«CHUTEIRAS PRETAS» é um espaço de Opinião do jornalista Pedro Jorge da Cunha. Um olhar assumidamente ingénuo sobre o fenómeno do futebol. Às quintas-feiras, de quinze em quinze dias. Pode seguir o autor no Twitter. Calce as «CHUTEIRAS PRETAS».

O tempo clarifica as ideias. Agora sim, dou razão à minha avó. Dizia ela, naquela ternura abraçada a cada palavra, que todos podemos cometer erros, embora haja erros que ninguém deve poder cometer.

Eu, adolescente imbecil, encolhia os ombros e afastava-me. A sabedoria dos anciãos é um bem descartável e inútil em ouvidos infantis. Uma pena.

Será que, na sua incontrolável sabedoria, Jesus parará algum dia para refletir e aceitar que, tal como eu, é bem capaz de não saber ouvir e comete erros primários nas análises que faz?

Todos queremos ser mais ousados, mais engraçados, mais atrevidos, nestes tempos de pseudocelebridade tuiteira. Precipitamo-nos a ouvir, precipitamo-nos a escrever, precipitamo-nos. O problema, mais grave, surge quando isso é recorrente. E Jesus é recorrente no erro.

O discurso do treinador do Sporting em Vila do Conde, depois de receber gratuitamente uma lição de bom futebol, foi profundamente ofensivo para o staff do Rio Ave e para todos os adeptos sérios que viram o jogo.

Pela terceira vez na Liga – já acontecera contra o Feirense e o V. Setúbal – o Sporting acabou com os três pontos nas mãos sem saber bem como.
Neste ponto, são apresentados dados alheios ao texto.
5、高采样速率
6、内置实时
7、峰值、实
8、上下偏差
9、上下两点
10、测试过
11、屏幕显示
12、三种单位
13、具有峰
Desta vez, a inferioridade dos leões foi especialmente evidente e as estatísticas são-lhe dolorosas:

Remates: 22 do Rio Ave contra 6 do Sporting
Posse de bola: 57 contra 43 por cento
Cantos: 8 contra 3
Oportunidades de golo: 6 contra 1

E qual é a leitura de JJ, sábio entre sábios?

«É assim que se fazem os campeões, fazem-se como o Sporting jogou aqui. Parabéns à equipa.»;

«O Sporting hoje foi uma equipa calculista, pragmática, experiente. Soubemos jogar com os momentos e com as fases do jogo.»

«Este foi um jogo dividido, sabíamos que o golo ia aparecer e ele apareceu.»

A sério, Jorge? Não, não foi nada assim. O Sporting, senhor de um plantel de excelência, foi dominado pelo Rio Ave praticamente durante todo o tempo. Rui Patrício fez quatro defesas maravilhosas e acabou por ser o melhor em campo. O Sporting marcou no único remate enquadrado com a baliza de Cássio.

Jesus, por ignorância, estratégia ou requintes de malvadez, quer fazer-nos acreditar que tudo isto foi devidamente calculado. Não, o Sporting teve sorte e o Rio Ave não teve um ponta-de-lança ao nível do resto da equipa.

Em Vila do Conde, o estratega brilhante – que Jesus pontualmente é – foi um sorridente polícia de trânsito, sem mãos a medir e sem saber para que direção olhar. O Rio Ave foi brilhante, fiel a um processo de construção raro, arriscado e belo.

Jesus falou de um jogo que não viu, que pura e simplesmente não existiu. Na escala de bondade da minha avó, este é dos erros que nenhum treinador devia poder cometer. Infelizmente, há uns quantos que insistem em tratar os jornalistas e o consumidor de futebol como verdadeiros atrasados mentais.  

CHUTEIRAS PRETAS 1: a qualidade do futebol do Rio Ave de Miguel Cardoso justifica um «top 5» nesta Liga e estou seguro que lá chegará; contra o Sporting não teve Francisco Geraldes, o braço direito do maestro Rúben Ribeiro, e mesmo assim o nível de jogo não se ressentiu.

CHUTEIRAS PRETAS 2: atenção, muita atenção, ao Portimonense de Vítor Oliveira. O trio Paulinho/Nakajima/Fabrício é um quebra-cabeças para as defesas opostas. Que o diga José Couceiro.

CHUTEIRAS PRETAS 3: nada contra Sérgio Vieira, sempre afável nos contactos com o Maisfutebol a partir do Brasil. Mas, o que consta do seu currículo que o aconselhe a um clube da I Liga? Aposta de risco do aflito Moreirense. Boa sorte, seja como for, caro Sérgio.